Handheld ultrasound monitors are essential pieces of equipment for the accurate placement of advanced nerve blocks — and they aren’t cheap. Each monitor costs about $60,000 and each probe is $15,000, says Nadia Hernandez, MD, an associate professor of anesthesiology and director of regional anesthesia and perioperative ultrasound at McGovern Medical School in Houston. However, some models that employ semi-conductor technology instead of pixel electronics can be purchased for as little as $2,000, which obviously could increase the use of regional anesthesia at smaller ASCs. The images aren’t as crisp as the ones generated by the more expensive monitors, but work well for many procedures.
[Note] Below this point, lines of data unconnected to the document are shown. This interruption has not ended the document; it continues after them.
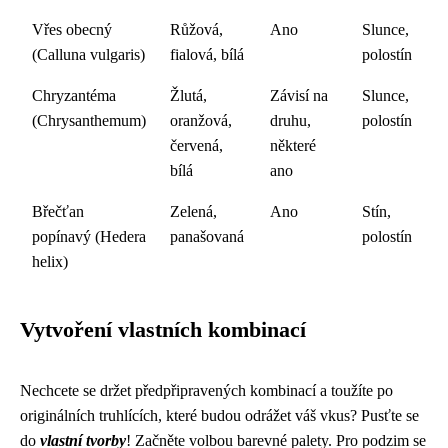
Vřes obecný
Růžová,
Ano
Slunce,
(Calluna vulgaris)
fialová, bílá
polostín
Chryzantéma
Žlutá,
Závisí na
Slunce,
(Chrysanthemum)
oranžová,
druhu,
polostín
červená,
některé
bílá
ano
Břečťan
Zelená,
Ano
Stín,
popínavý (Hedera
panašovaná
polostín
helix)
Vytvoření vlastních kombinací
Nechcete se držet předpřipravených kombinací a toužíte po
originálních truhlících, které budou odrážet váš vkus? Pusťte se
do
vlastní tvorby
! Začněte volbou barevné palety. Pro podzim se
Block practitioners should have three types of modern portable ultrasound systems that provide the resolution and processing power suitable for performing regional anesthesia. Edward R. Mariano, MD, MAS, FASA, a professor of anesthesiology and perioperative and pain medicine at Stanford (Calif.) University School of Medicine, suggests having at least the following three different transducers or systems: 

  • A high-frequency linear transducer for commonly placed blocks that provides the best imaging for superficial structures. 
  • A large-footprint curvilinear transducer that has a lower resolution, which works for deeper procedures such as sciatic nerve blocks, neuraxial blocks, paravertebral blocks and spinal epidurals.
  • A curvilinear transducer with a very small footprint, which has a medium resolution, for performing infraclavicular brachial plexus blocks before distal upper-extremity surgeries.   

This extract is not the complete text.